38,318 labeled character patches from real woodblock-print manuscripts. Covers Truyện Kiều × 3 versions, Lục Vân Tiên, and Đại Việt Sử Ký Toàn Thư.

Would meaningfully improve model performance on printed manuscript sources. Not yet incorporated.

User Corrections (Phase 3)

Future flywheel

Verified in-app corrections feed a retraining pipeline. Every low-confidence prediction that a user corrects becomes labeled training data.

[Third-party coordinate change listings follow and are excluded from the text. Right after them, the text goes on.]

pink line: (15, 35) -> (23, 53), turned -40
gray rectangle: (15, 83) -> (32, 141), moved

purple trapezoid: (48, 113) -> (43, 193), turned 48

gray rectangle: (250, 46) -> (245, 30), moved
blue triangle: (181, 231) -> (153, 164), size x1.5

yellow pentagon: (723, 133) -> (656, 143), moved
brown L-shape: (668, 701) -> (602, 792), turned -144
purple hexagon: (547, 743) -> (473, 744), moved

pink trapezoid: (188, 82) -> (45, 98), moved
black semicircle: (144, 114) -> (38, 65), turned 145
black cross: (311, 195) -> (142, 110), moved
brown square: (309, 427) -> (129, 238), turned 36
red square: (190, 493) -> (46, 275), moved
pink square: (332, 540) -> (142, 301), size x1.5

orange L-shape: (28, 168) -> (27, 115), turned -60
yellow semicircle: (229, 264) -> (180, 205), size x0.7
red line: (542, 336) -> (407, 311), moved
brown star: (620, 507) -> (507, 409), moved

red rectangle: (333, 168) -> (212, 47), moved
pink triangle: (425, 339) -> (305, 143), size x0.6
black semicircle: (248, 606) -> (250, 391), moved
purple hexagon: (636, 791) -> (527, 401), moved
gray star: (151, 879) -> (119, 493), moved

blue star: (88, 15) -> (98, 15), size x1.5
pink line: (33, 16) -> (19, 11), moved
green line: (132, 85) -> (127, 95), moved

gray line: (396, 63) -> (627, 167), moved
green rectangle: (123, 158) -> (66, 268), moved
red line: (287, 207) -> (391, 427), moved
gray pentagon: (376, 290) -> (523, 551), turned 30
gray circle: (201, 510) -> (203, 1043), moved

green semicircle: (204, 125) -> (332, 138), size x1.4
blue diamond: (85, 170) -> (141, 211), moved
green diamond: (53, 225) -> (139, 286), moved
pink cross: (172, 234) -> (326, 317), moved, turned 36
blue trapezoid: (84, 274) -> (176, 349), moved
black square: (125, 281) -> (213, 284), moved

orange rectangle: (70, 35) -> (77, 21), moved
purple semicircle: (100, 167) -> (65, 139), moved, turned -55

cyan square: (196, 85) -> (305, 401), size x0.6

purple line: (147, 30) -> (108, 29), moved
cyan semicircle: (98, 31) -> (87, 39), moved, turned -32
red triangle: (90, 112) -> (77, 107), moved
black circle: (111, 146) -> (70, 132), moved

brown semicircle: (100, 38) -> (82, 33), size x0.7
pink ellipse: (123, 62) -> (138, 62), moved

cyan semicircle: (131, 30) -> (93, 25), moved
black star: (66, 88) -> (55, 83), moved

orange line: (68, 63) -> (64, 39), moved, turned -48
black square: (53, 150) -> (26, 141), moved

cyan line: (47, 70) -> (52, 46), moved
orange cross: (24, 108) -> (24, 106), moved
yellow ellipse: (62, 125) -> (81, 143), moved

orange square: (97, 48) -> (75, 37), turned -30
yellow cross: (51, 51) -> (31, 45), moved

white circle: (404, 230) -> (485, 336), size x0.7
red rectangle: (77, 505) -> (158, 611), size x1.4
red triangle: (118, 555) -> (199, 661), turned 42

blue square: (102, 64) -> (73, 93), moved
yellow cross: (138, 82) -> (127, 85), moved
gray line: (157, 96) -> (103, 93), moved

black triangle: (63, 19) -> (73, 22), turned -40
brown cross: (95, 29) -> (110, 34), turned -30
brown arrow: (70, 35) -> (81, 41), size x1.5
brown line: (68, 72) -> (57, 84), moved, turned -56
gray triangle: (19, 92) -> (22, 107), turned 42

The moat: real-world field data from actual users and scholars cannot be replicated from scratch.

Temperature scaling

Neural networks trained with cross-entropy loss are systematically overconfident — a raw softmax output of "97%" might only correspond to 80% real accuracy. This makes confidence-based routing meaningless without calibration.

The fix

calibrated = softmax(logits / T)

T > 1 → spreads probability → less confident
T < 1 → concentrates probability → more confident
T = 1 → no change

v1 results

Temperature (T)
0.6908
ECE
0.10380.0034
T is baked into the exported Core ML model via forward_calibrated() — the iOS app never sees raw logits. All outputs are calibrated probabilities.

Character coverage

Coverage is measured against a 22-work Chữ Nôm corpus from chunom.org. Rare characters outside the class set fall through to Claude Vision API fallback.

v1 (current)
83.5%(972)
v2 (planned)
95.2%(2000)
v3 (future)
99.5%(3000)

v2 (2,000 classes) and v3 (3,000 classes) are blocked on additional training data. The app's correction flywheel — every user-verified label — is the primary mechanism for unlocking them.